Industrial minerals mined in California are utilized by California’s manufacturing sector to create wine bottles, windows, wall board, roofing shingles, paint, paper, agricultural feed supplements, cleaning supplies, low-energy light bulbs, soil amendments, filter materials utilized by beverage industries, and electronics components.
California even has one of two developed sources worldwide for rare earth elements used for advanced hybrid batteries and alternative power technologies.
Since SMARA was enacted in 1975, demand for construction aggregates has increased, the California Geological Survey noted in a 2012 study entitled “Aggregate Sustainability in California.”
The building and paving industries consume large quantities of aggregate, and demand for the commodity is expected to increase throughout California as the state’s population continues to grow and infrastructure is maintained, improved and expanded, according to the study.

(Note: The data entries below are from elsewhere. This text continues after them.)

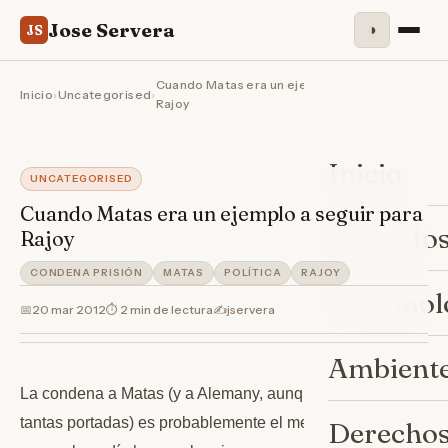
Jose Servera
◑
JS
Cuando Matas era un ejemplo a seguir para
Inicio
›
Uncategorised
›
Rajoy
Inicio
UNCATEGORISED
Cuando Matas era un ejemplo a seguir para
Sobre Jo
Rajoy
CONDENA PRISIÓN
MATAS
POLÍTICA
RAJOY
Criminol
📅
20 mar 2012
⏱ 2 min de lectura
✍️
jservera
Ambiente
La condena a Matas (y a Alemany, aunque no cope
tantas portadas) es probablemente el mejor recibimiento
Derechos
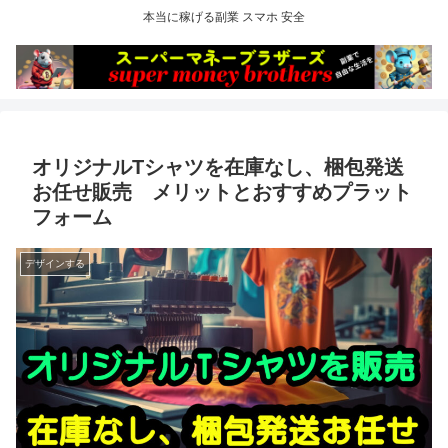
本当に稼げる副業 スマホ 安全
オリジナルTシャツを在庫なし、梱包発送
お任せ販売 メリットとおすすめプラット
フォーム
デザインする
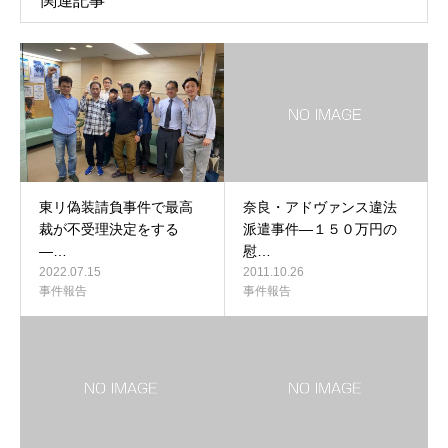
関連記事
東リ偽装請負事件で最高
奈良・アドヴァンス違法
裁が不受理決定をする
派遣事件―１５０万円の
―…
慰…
2022.07.15
2011.10.26
事件報告
事件報告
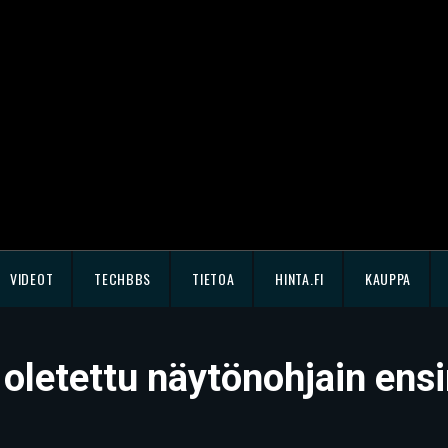
VIDEOT
TECHBBS
TIETOA
HINTA.FI
KAUPPA
 oletettu näytönohjain en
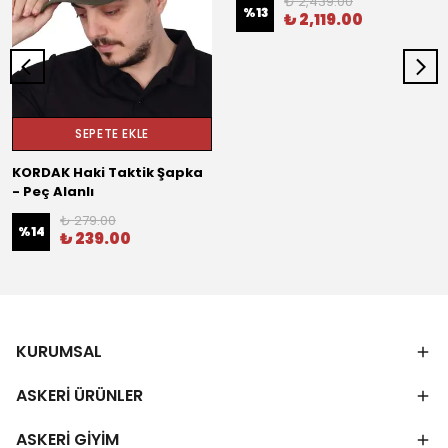
₺ 2,439.00
%
13
₺ 2,119.00
SEPETE EKLE
KORDAK Haki Taktik Şapka
- Peç Alanlı
₺ 279.00
%
14
₺ 239.00
KURUMSAL
ASKERİ ÜRÜNLER
ASKERİ GİYİM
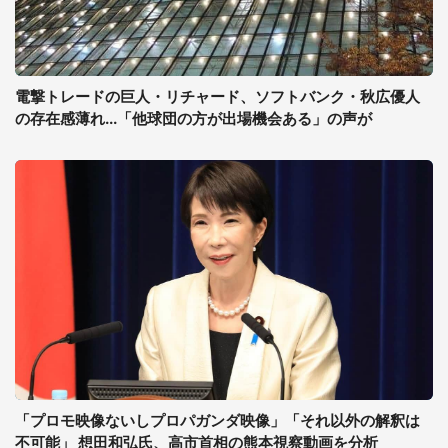
電撃トレードの巨人・リチャード、ソフトバンク・秋広優人
の存在感薄れ...「他球団の方が出場機会ある」の声が
「プロモ映像ないしプロパガンダ映像」「それ以外の解釈は
不可能」 想田和弘氏、高市首相の熊本視察動画を分析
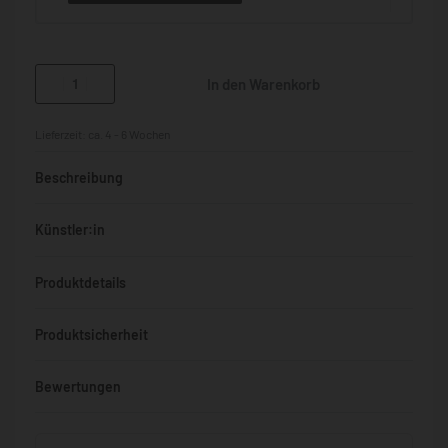
In den Warenkorb
Lieferzeit:
ca. 4 - 6 Wochen
Beschreibung
Künstler:in
Produktdetails
Produktsicherheit
Bewertungen
Bewertet mit
0
von 5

“Aggregate materials are essential to modern society, both to maintain the existing infrastructure and to provide for new construction,” the study stated. “Therefore, aggregate materials are a resource of great importance to the economy of any area.”
The CalChamber agrees with SMARA’s overall purpose and is mindful that SMARA, like any comprehensive land use law, requires periodic updating.
Given the projected increase in demand for construction aggregate, the CalChamber worked throughout the discussions to ensure that the refinements to SMARA did not hinder the industry’s ability to produce construction aggregates and other industrial minerals.
Keeping the market for construction aggregates cost effective helps the state and consumers by making road and public infrastructure maintenance more affordable for local agencies and the California Department of Transportation. Cost efficiencies also help in the development of major public works such as water projects, and protect the thousands of workers employed by the construction aggregate industry statewide.